Funeral events for Iran's president and foreign minister were underway in Iran on Tuesday as investigators looked into the helicopter crash that killed them and the country grappled with the shock of losing two of its most prominent leaders at a volatile moment.
Supreme Leader Ayatollah Ali Khamenei has announced five days of mourning for President Ebrahim Raisi, 63, and Foreign Minister Hossein Amirabdollahian, 60, who died when their helicopter plunged into a mountainous area near the Iranian city of Jolfa on Sunday.
The state news media said the crash had resulted from a "technical failure." Iran's Armed Forces said it had begun an investigation and sent a team to the site.
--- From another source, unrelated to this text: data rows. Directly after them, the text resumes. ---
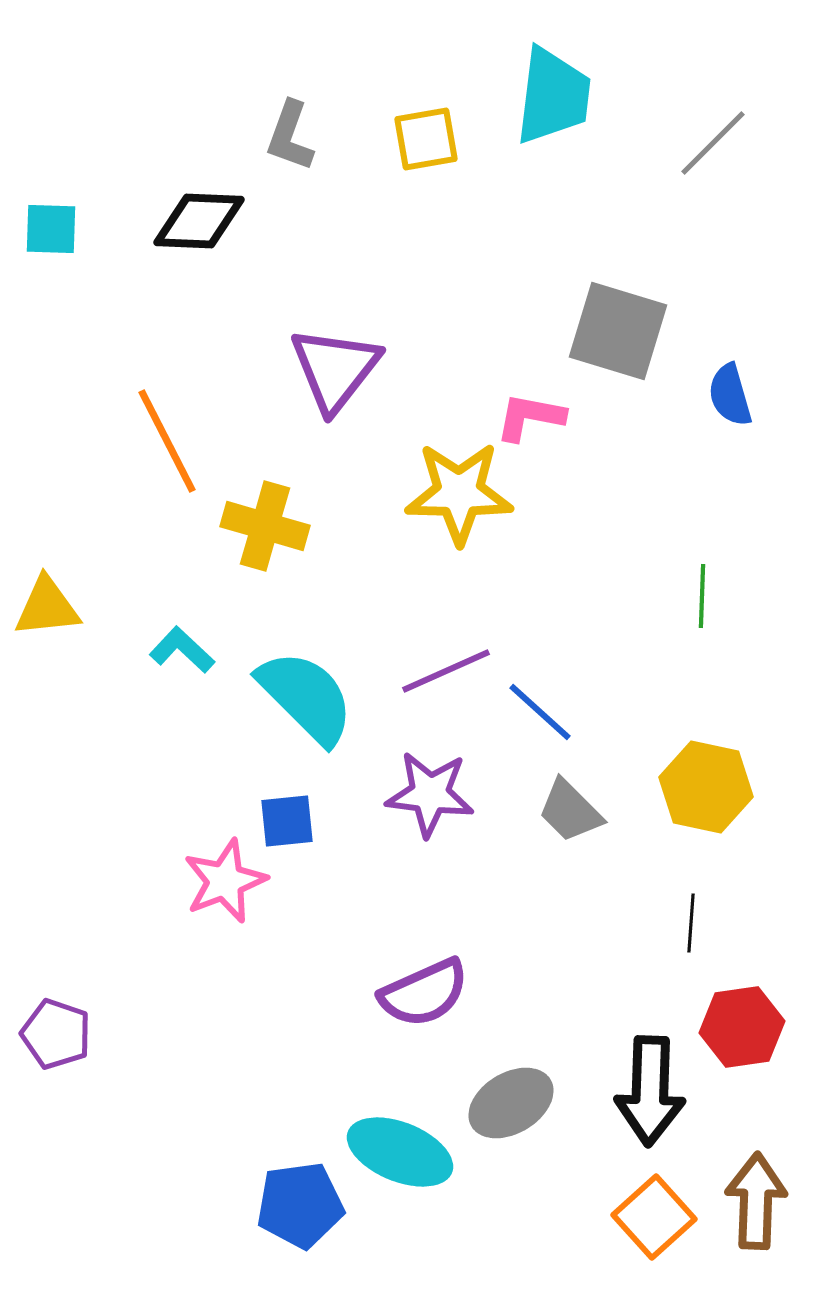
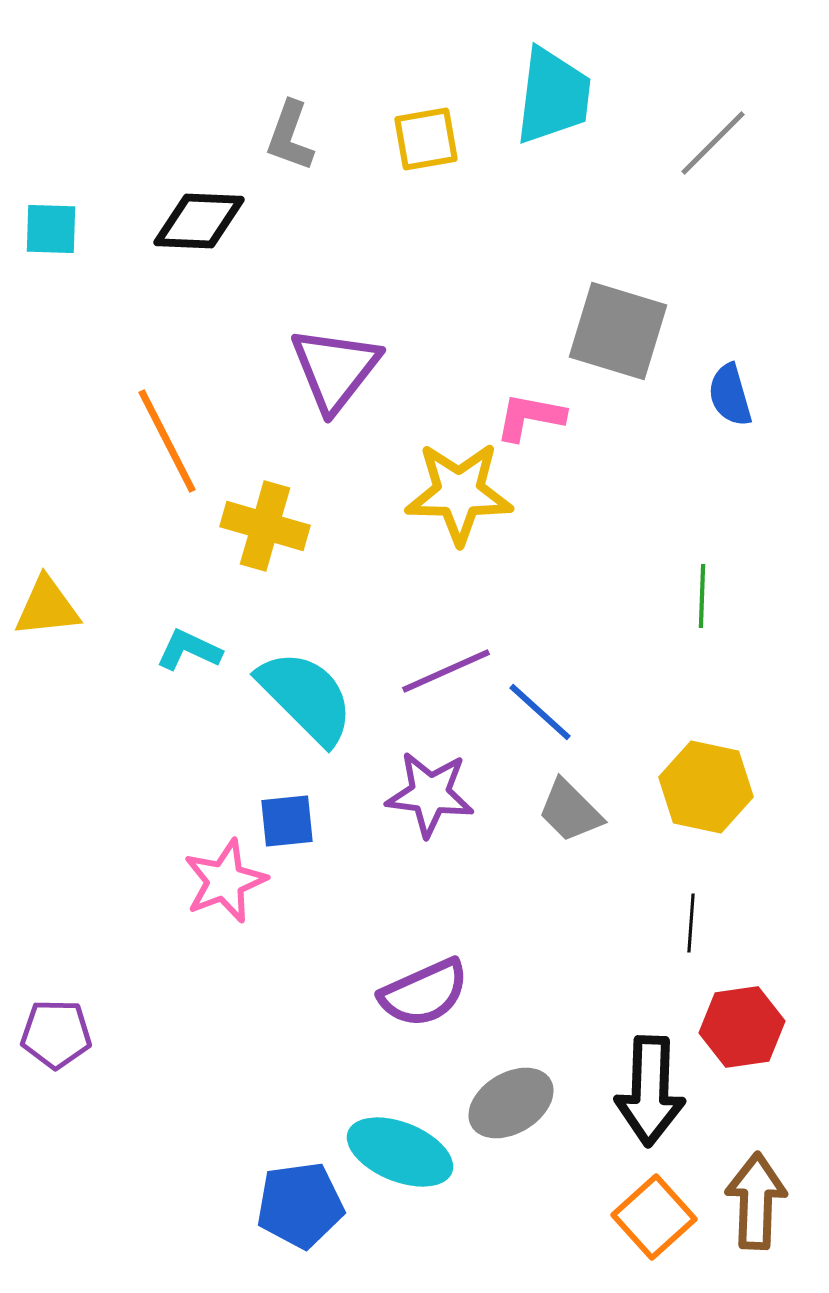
cyan L-shape: moved 7 px right; rotated 18 degrees counterclockwise
purple pentagon: rotated 18 degrees counterclockwise
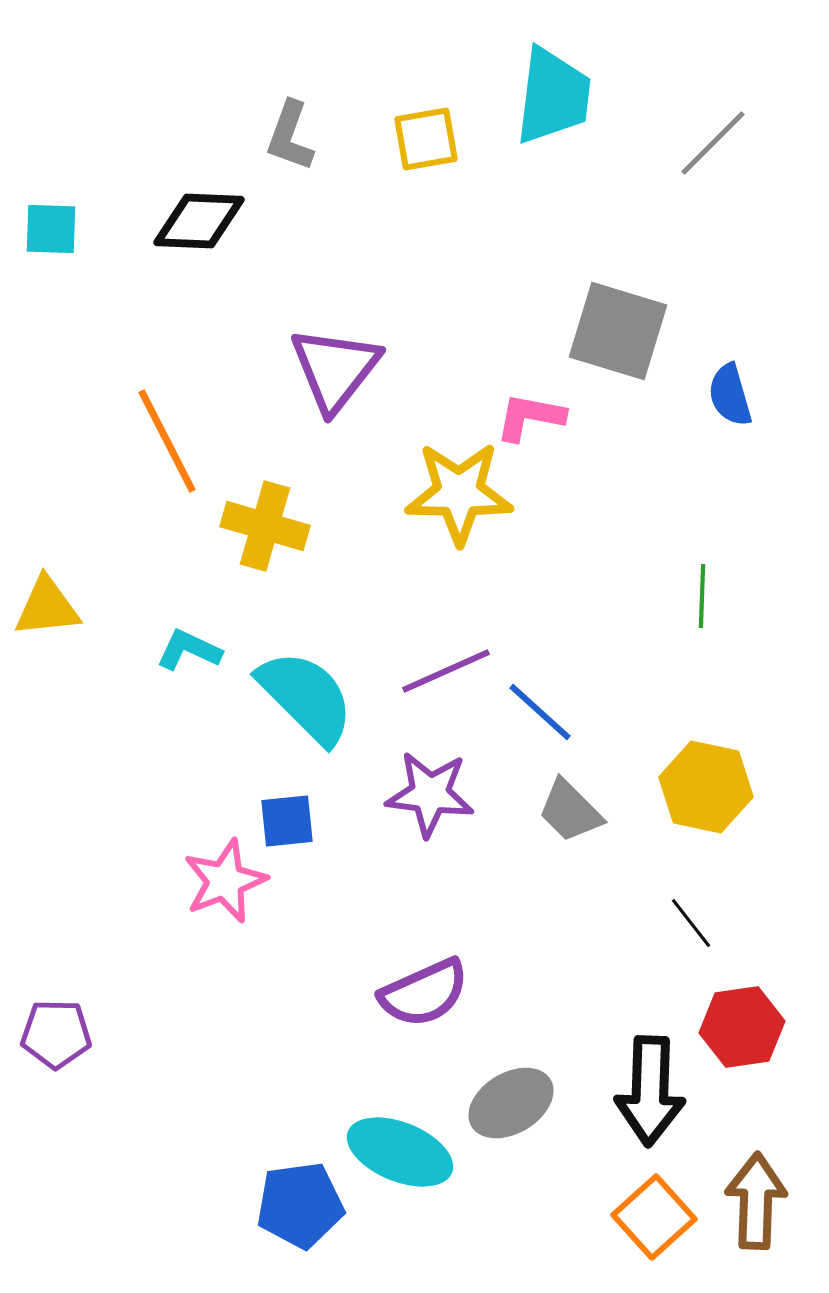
black line: rotated 42 degrees counterclockwise
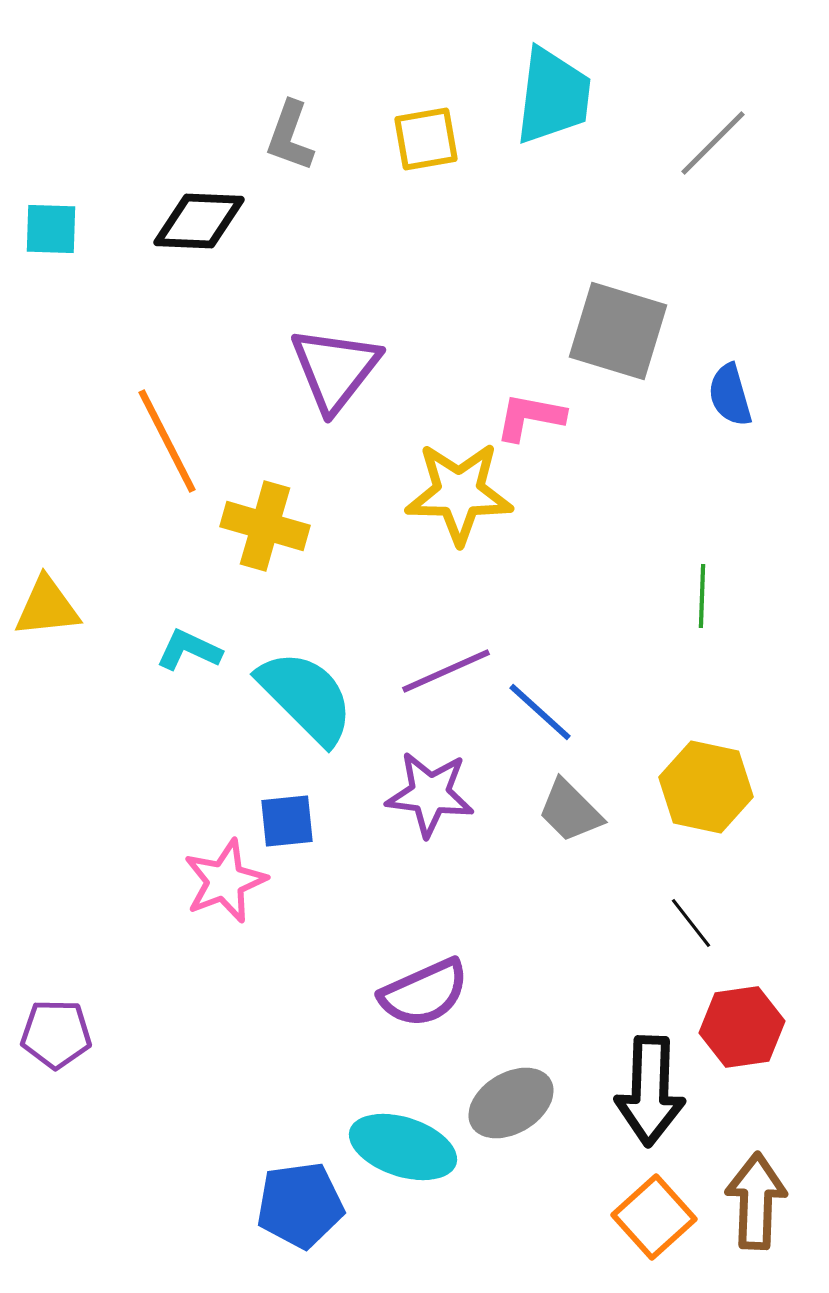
cyan ellipse: moved 3 px right, 5 px up; rotated 4 degrees counterclockwise
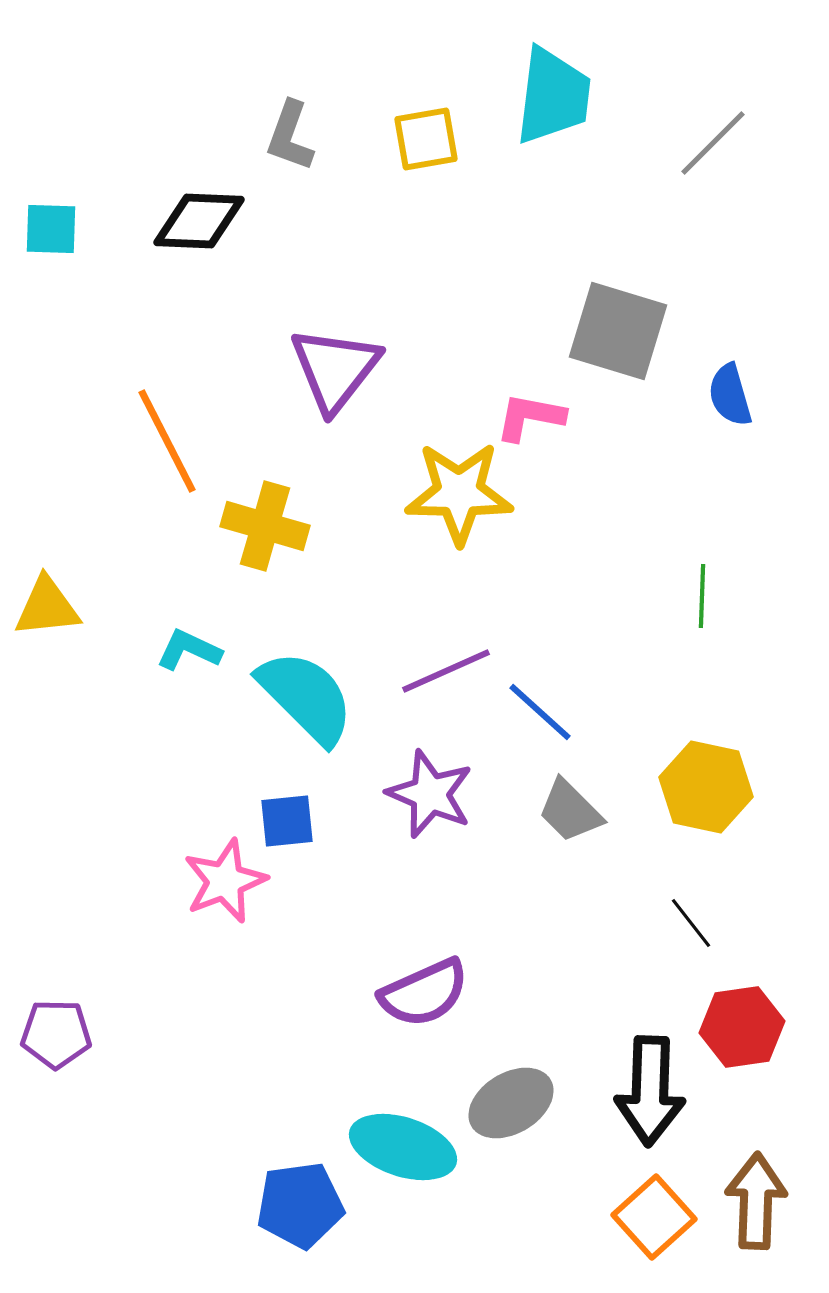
purple star: rotated 16 degrees clockwise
Videos posted by Iranian news agencies showed crowds lining the street behind barriers Tuesday morning under a gray sky in the northwestern city of Tabriz, awaiting a procession carrying the flag-draped coffins of Raisi, Amirabdollahian and the six others killed in the crash.
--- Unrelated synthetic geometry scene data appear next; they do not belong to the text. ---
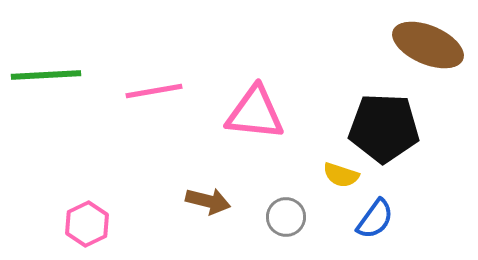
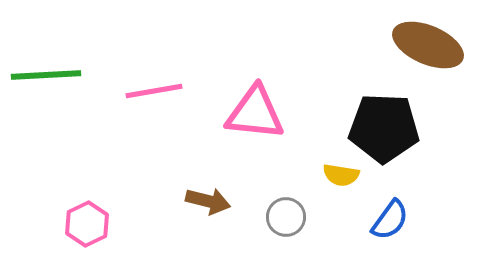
yellow semicircle: rotated 9 degrees counterclockwise
blue semicircle: moved 15 px right, 1 px down
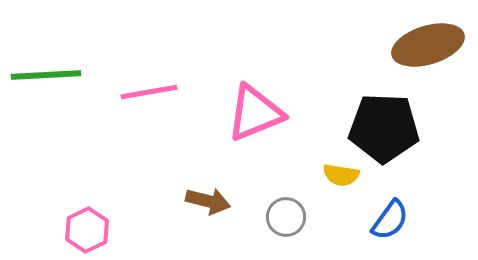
brown ellipse: rotated 40 degrees counterclockwise
pink line: moved 5 px left, 1 px down
pink triangle: rotated 28 degrees counterclockwise
pink hexagon: moved 6 px down
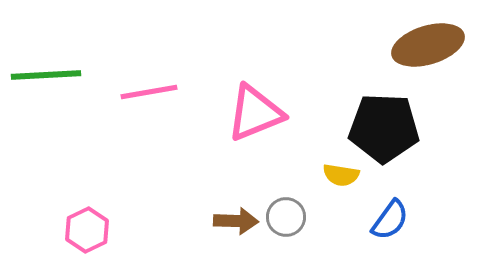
brown arrow: moved 28 px right, 20 px down; rotated 12 degrees counterclockwise
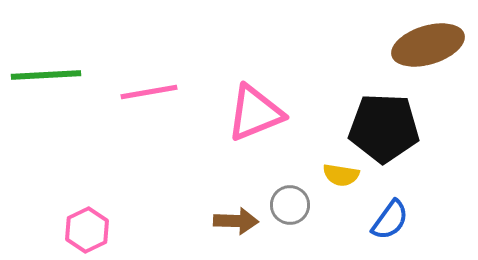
gray circle: moved 4 px right, 12 px up
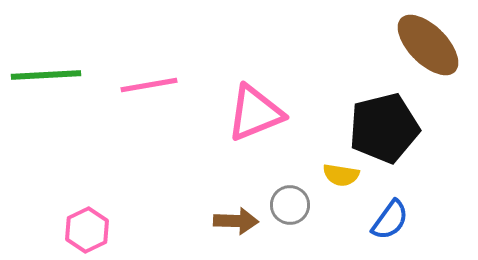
brown ellipse: rotated 62 degrees clockwise
pink line: moved 7 px up
black pentagon: rotated 16 degrees counterclockwise
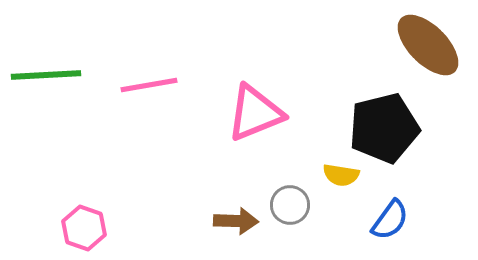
pink hexagon: moved 3 px left, 2 px up; rotated 15 degrees counterclockwise
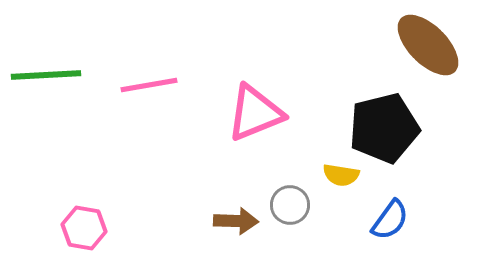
pink hexagon: rotated 9 degrees counterclockwise
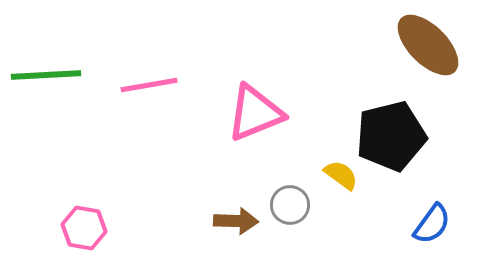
black pentagon: moved 7 px right, 8 px down
yellow semicircle: rotated 153 degrees counterclockwise
blue semicircle: moved 42 px right, 4 px down
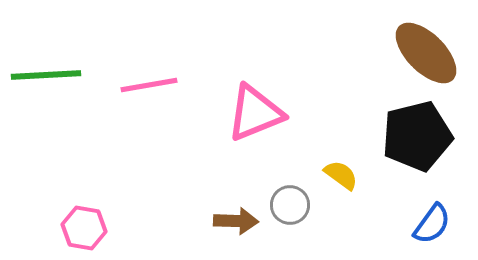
brown ellipse: moved 2 px left, 8 px down
black pentagon: moved 26 px right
Some people held photographs of Raisi; the semiofficial Tasnim news agency reported that the country's interior minister and acting president had been spotted in the crowd.
The funeral procession in Tabriz, the closest large city to the site of the crash, was the first in a series of official events to bid farewell to the president, a hard-line cleric who came of age during the country's Islamic Revolution and oversaw a deadly crackdown on protesters as the head of the judiciary in 2019 and as president in 2022. He had been widely viewed as a potential successor to Khamenei, 85.
As a truck bearing the bodies of Raisi and the others wound its way through Tabriz, mourners pushed forward and tried to touch the coffins. Videos showed a few people in the crowds weeping.
But while some Iranians mourned Raisi, others welcomed the loss of a man they viewed as a key figure in a corrupt regime who oversaw the execution of dissidents, used violence to suppress and kill protesters, and arrested journalists and activists.
After the events in Tabriz, the bodies were brought to the airport, where a military band played as the coffins were carried one by one to a plane that flew them to Tehran, the capital. A line of dignitaries along a red carpet greeted them at the airport, video filmed by the Reuters news agency showed.
Iranian authorities have declared Wednesday an official public holiday, and funeral prayers and a burial procession are scheduled to take place in Tehran. The events will include a ceremony attended by foreign dignitaries, according to the state news media.
Turkey said it would send a delegation that includes its vice president, Cevdet Yilmaz, and foreign minister; it was not yet clear which other world leaders would attend. The Kremlin's spokesperson, Dmitry Peskov, said that Moscow would not be sending a delegation, according to Russian state news agency Tass.
Raisi's burial is set to take place in his home city, Mashhad, on Thursday.
Iran's leaders have moved to project a sense of calm in the aftermath of the crash, reassuring the public that the government will continue to function. An interim president, Mohammad Mokhber, and interim foreign minister, Ali Bagheri Kani, were quickly named. A date for new presidential elections -- June 28 -- has been set.
But apprehension remains about what comes next for the country, which has careened from crisis to crisis. The crash occurred at a particularly fraught moment for Iran, against a backdrop of economic crisis, widespread public discontent and geopolitical tensions that last month pushed Israel and Iran to exchange rare direct attacks.
Analysts in Iran said the stability and survival of the Islamic Republic were not at risk, but many were wary about who would take over as president and who would constitute the next government.
The death of Amirabdollahian also disrupts Iran's recent flurry of diplomacy with regional Arab countries to forge closer ties, manage the wider conflict with Israel and conduct indirect talks with the United States.
On Tuesday, Iran's Foreign Ministry underscored that its work was continuing uninterrupted. It said that Bagheri Kani had spoken by phone with his Jordanian and Turkish counterparts. The conversations, according to state media, featured condolences over Raisi's death along with discussions about the need to end the war in the Gaza Strip.
But some Palestinians in Gaza said they were skeptical about whether Iran was truly committed to helping secure a cease-fire.
"From the Palestinians' perspective, Iran only takes an interest from the Palestinian cause and making use of our cause," said Faris Mahmoud al-Najjar, 36, a blacksmith in the southern Gaza city of Khan Younis. "It is only good at selling words to us and other audiences, but many people are not buying it anymore."